163 00:23:46.380 ⇒ 00:23:50.049 Pranav Narahari: your AI system to, like you said, force-ground it.
164 00:23:50.700 ⇒ 00:23:55.930 Mouhamad: Yeah, so one place that you can add it is in the system prompt.
165 00:23:56.250 ⇒ 00:24:02.040 Mouhamad: Yeah, perfect. The first place that we’ve got to actually do it, or the instruction prompt, it depends if you have, like, instruction prompt and score.
166 00:24:02.960 ⇒ 00:24:03.630 Pranav Narahari: Yeah.
167 00:24:03.830 ⇒ 00:24:19.209 Pranav Narahari: What’s another parameter that you could, modulate in terms of if you’re noticing, like, hallucination issues, what is one parameter for these, you know, like, your LLM API call that you can use to, reduce hallucination?
168 00:24:21.420 ⇒ 00:24:23.630 Mouhamad: By parameter, you mean what exactly?

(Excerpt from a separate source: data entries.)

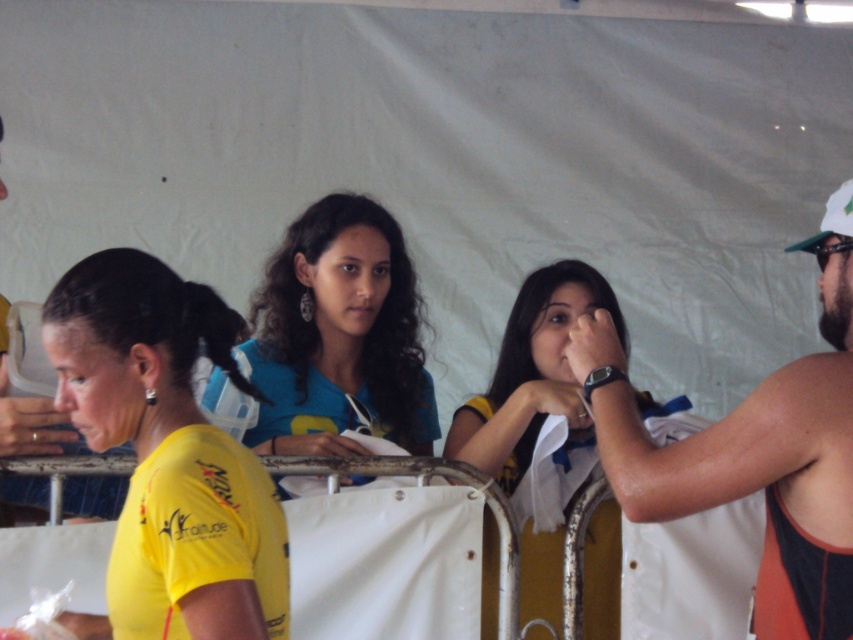 Can you confirm if blue matte shirt at center is positioned to the right of matte yellow shirt at left?

Yes, blue matte shirt at center is to the right of matte yellow shirt at left.

Can you confirm if blue matte shirt at center is taller than matte yellow shirt at left?

Correct, blue matte shirt at center is much taller as matte yellow shirt at left.

Identify the location of blue matte shirt at center. Image resolution: width=853 pixels, height=640 pixels. (338, 337).

Find the location of `blue matte shirt at center`. blue matte shirt at center is located at coordinates (338, 337).

Between yellow matte shirt at left and blue matte shirt at center, which one is positioned higher?

Positioned higher is blue matte shirt at center.

Can you confirm if yellow matte shirt at left is positioned above blue matte shirt at center?

No, yellow matte shirt at left is not above blue matte shirt at center.

Is point (132, 310) positioned before point (306, 387)?

Yes, point (132, 310) is closer to viewer.

I want to click on yellow matte shirt at left, so click(167, 451).

Does point (131, 253) lie behind point (821, 595)?

Yes, it is behind point (821, 595).

Who is more forward, (154,376) or (585,346)?

Point (154,376) is in front.

Is point (200, 557) positioned behind point (643, 435)?

No, it is not.

Identify the location of yellow matte shirt at left. (167, 451).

169 00:24:24.120 ⇒ 00:24:28.089 Pranav Narahari: So there’s, like, a bunch of different parameters that you can use,
170 00:24:28.190 ⇒ 00:24:43.679 Pranav Narahari: you know, like, bigger models might have, like, larger… let’s use tokens, for example. You can… you can set, like, a number of tokens. Is there a certain parameter that stands out to you that you can use to, that you can… that you can update to…

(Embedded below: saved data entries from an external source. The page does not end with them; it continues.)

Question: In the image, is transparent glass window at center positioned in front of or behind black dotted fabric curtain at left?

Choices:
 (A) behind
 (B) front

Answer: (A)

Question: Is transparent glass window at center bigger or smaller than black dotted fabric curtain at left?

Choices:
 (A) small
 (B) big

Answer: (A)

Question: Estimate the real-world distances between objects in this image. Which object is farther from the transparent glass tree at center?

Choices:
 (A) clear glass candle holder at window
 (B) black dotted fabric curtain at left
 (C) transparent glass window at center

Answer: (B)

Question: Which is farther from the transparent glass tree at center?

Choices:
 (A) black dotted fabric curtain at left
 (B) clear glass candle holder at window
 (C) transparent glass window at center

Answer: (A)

171 00:24:44.270 ⇒ 00:24:48.480 Pranav Narahari: Decrease or increase, like, potential for hallucinations?
172 00:24:48.770 ⇒ 00:24:54.889 Mouhamad: Okay, I get you. So, like, parameters, like, you mean, for example, like, temperature, and top speed…

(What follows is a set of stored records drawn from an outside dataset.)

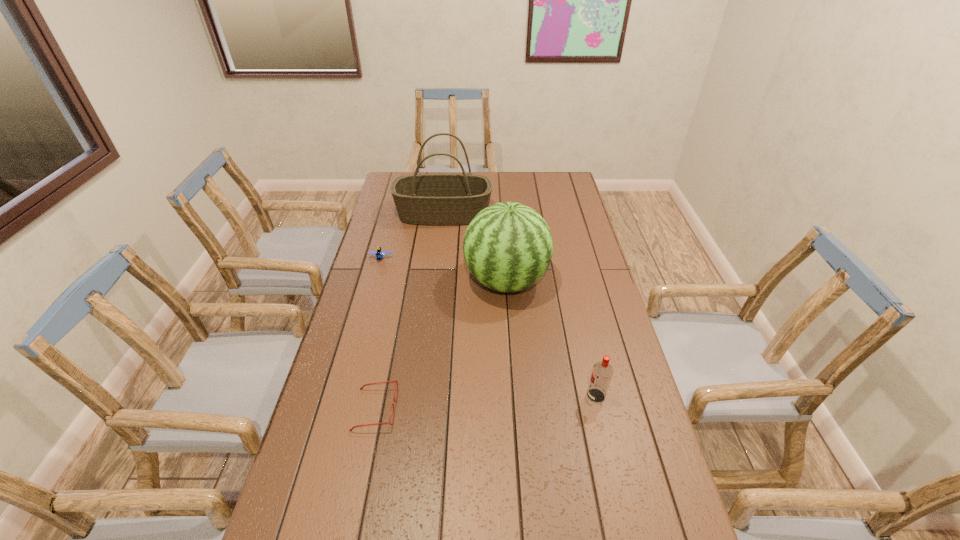 I want to click on vacant space located 0.300m on the front label of the vodka, so click(479, 396).

Identify the location of vacant space situated 0.200m on the front-facing side of the Lego. (370, 301).

What are the coordinates of `vacant point located 0.400m on the face of the spectacles` in the screenshot? It's located at (542, 409).

Find the location of `basket that is at the left edge`. basket that is at the left edge is located at coordinates (421, 199).

Find the location of a particular element. The height and width of the screenshot is (540, 960). Lego that is at the left edge is located at coordinates (379, 254).

Locate an element on the screen. Image resolution: width=960 pixels, height=540 pixels. spectacles that is at the left edge is located at coordinates (396, 380).

The height and width of the screenshot is (540, 960). Find the location of `object present at the right edge`. object present at the right edge is located at coordinates (602, 372).

In the image, there is a desktop. Identify the location of free space at the far edge. (427, 172).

173 00:24:54.890 ⇒ 00:24:56.400 Pranav Narahari: Yeah.
174 00:24:56.400 ⇒ 00:25:10.980 Mouhamad: Yeah, so you can… we can, for example, adjust the temperature. Usually, like, zero to ground more, etc. It depends on the system as well, so it’s not always the case. Top B, you can also use it. Frequency penalty, also.
175 00:25:12.670 ⇒ 00:25:13.980 Pranav Narahari: Yeah, that’s great.
176 00:25:14.050 ⇒ 00:25:15.110 Mouhamad: Cool.
177 00:25:15.840 ⇒ 00:25:19.610 Pranav Narahari: Yeah.
178 00:25:19.850 ⇒ 00:25:27.939 Pranav Narahari: So, I mean, that was a lot of, like, what I wanted to go over in terms of scenarios. We kind of just, like, ran through all of them in, like, that one example.
179 00:25:29.270 ⇒ 00:25:33.769 Pranav Narahari: Yeah, and I think… so we have 5 minutes left. Are there any questions that you have for me?
180 00:25:35.970 ⇒ 00:25:41.560 Mouhamad: No, I think I already asked questions a lot to Sam in the previous round.
181 00:25:41.750 ⇒ 00:25:44.580 Mouhamad: But I think I, yeah, I do have, like, some answers.
182 00:25:45.660 ⇒ 00:25:46.970 Pranav Narahari: Okay, perfect.
183 00:25:47.080 ⇒ 00:26:00.609 Pranav Narahari: That’s great, then. We can, we can end a little bit early. Yeah, if anything comes up, feel free to email me, or email Sam, too, if, there’s a question more pertinent to him. But, yeah, we will, we’ll be in touch shortly.
184 00:26:01.010 ⇒ 00:26:05.520 Mouhamad: Will do. Thank you so much, Prana, for your time. It was really fun to do this interview.
185 00:26:06.070 ⇒ 00:26:07.640 Pranav Narahari: Cool, that’s awesome. Talk soon.
186 00:26:07.640 ⇒ 00:26:09.390 Mouhamad: Thank you so much. Talk soon, bye.